Di tutti i popoli, di tutte le razze, veniste a noi come fratelli, figli della Spagna immortale, e nei giorni più duri della nostra guerra, quando la capitale della Repubblica spagnola era minacciata, foste voi, valorosi compagni delle Brigate Internazionali, che contribuiste a salvarla con il vostro entusiasmo combattivo, il vostro eroismo e il vostro spirito di sacrificio”.

Dolores Ibarruri, la “pasionaria” della guerra di Spagna, in questo modo ringraziò i volontari che formavano le Brigate Internazionali.

Ma le parole pronunciate dalla rivoluzionaria spagnola erano un grido di dolore, nel ricordo delle migliaia di caduti che avevano contrastato la sanguinosa avanzata del generale Francisco Franco.
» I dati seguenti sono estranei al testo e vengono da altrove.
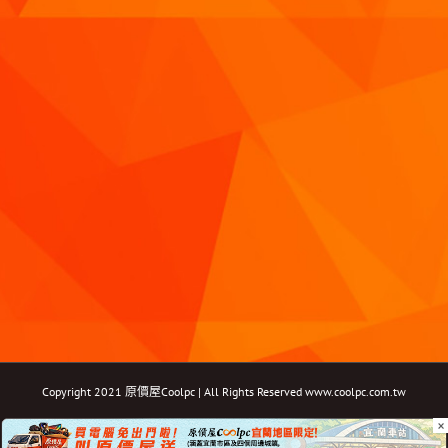
Copyright 2021 原價屋Coolpc | All Rights Reserved
www.coolpc.com.tw
×
Facebook
Instagram
YouTube
Twitter
Email:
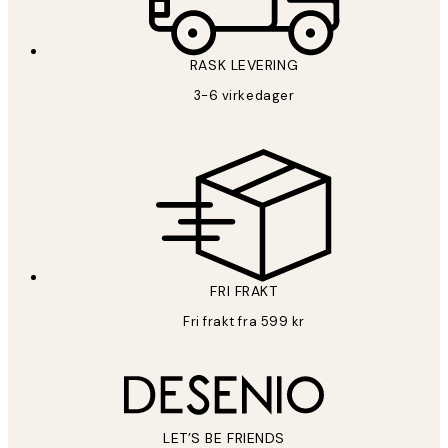
RASK LEVERING
3-6 virkedager
FRI FRAKT
Fri frakt fra 599 kr
LET’S BE FRIENDS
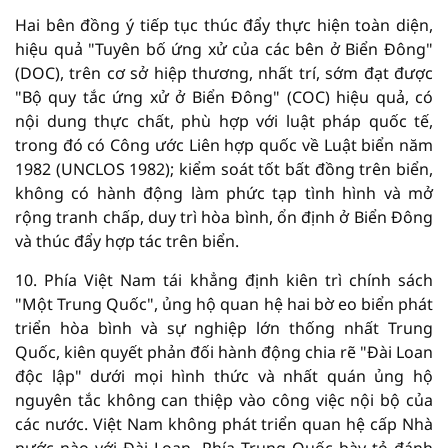
Hai bên đồng ý tiếp tục thúc đẩy thực hiện toàn diện,
hiệu quả "Tuyên bố ứng xử của các bên ở Biển Đông"
(DOC), trên cơ sở hiệp thương, nhất trí, sớm đạt được
"Bộ quy tắc ứng xử ở Biển Đông" (COC) hiệu quả, có
nội dung thực chất, phù hợp với luật pháp quốc tế,
trong đó có Công ước Liên hợp quốc về Luật biển năm
1982 (UNCLOS 1982); kiểm soát tốt bất đồng trên biển,
không có hành động làm phức tạp tình hình và mở
rộng tranh chấp, duy trì hòa bình, ổn định ở Biển Đông
và thúc đẩy hợp tác trên biển.
10. Phía Việt Nam tái khẳng định kiên trì chính sách
"Một Trung Quốc", ủng hộ quan hệ hai bờ eo biển phát
triển hòa bình và sự nghiệp lớn thống nhất Trung
Quốc, kiên quyết phản đối hành động chia rẽ "Đài Loan
độc lập" dưới mọi hình thức và nhất quán ủng hộ
nguyên tắc không can thiệp vào công việc nội bộ của
các nước. Việt Nam không phát triển quan hệ cấp Nhà
nước nào với Đài Loan. Phía Trung Quốc bày tỏ đánh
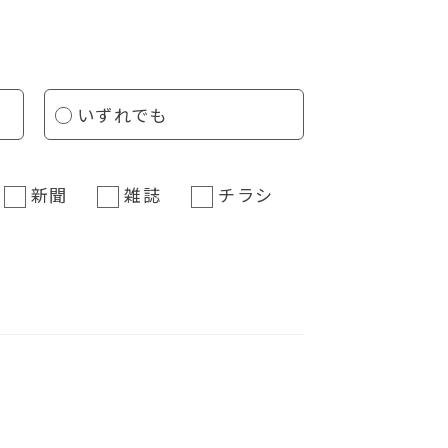
いずれでも
新聞
雑誌
チラシ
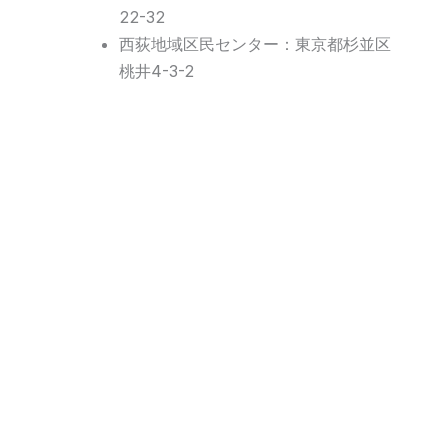
22-32
西荻地域区民センター：東京都杉並区
桃井4-3-2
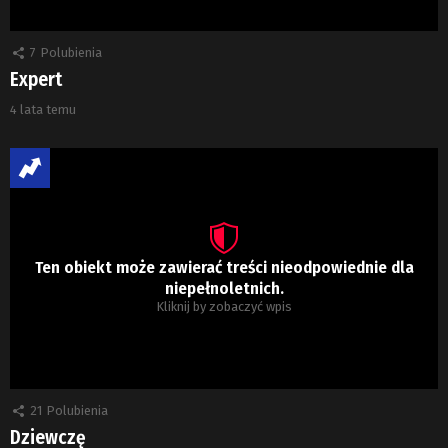
7
Polubienia
Expert
4 lata temu
Ten obiekt może zawierać treści nieodpowiednie dla
niepełnoletnich.
Kliknij by zobaczyć wpis
21
Polubienia
Dziewczę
Sulla terra di Spagna, lottando per la libertà, fu versato anche sangue irpino:
Giuseppe Cristino, un giovane di Montecalvo si arruolò volontario nelle Brigate Internazionali, ma la sua voglia di giustizia gli riservò un atroce destino.

Nel campo di concentramento di Saragozza, una epidemia di tifo stroncò la sua esistenza terrena. Correva l’anno 1941.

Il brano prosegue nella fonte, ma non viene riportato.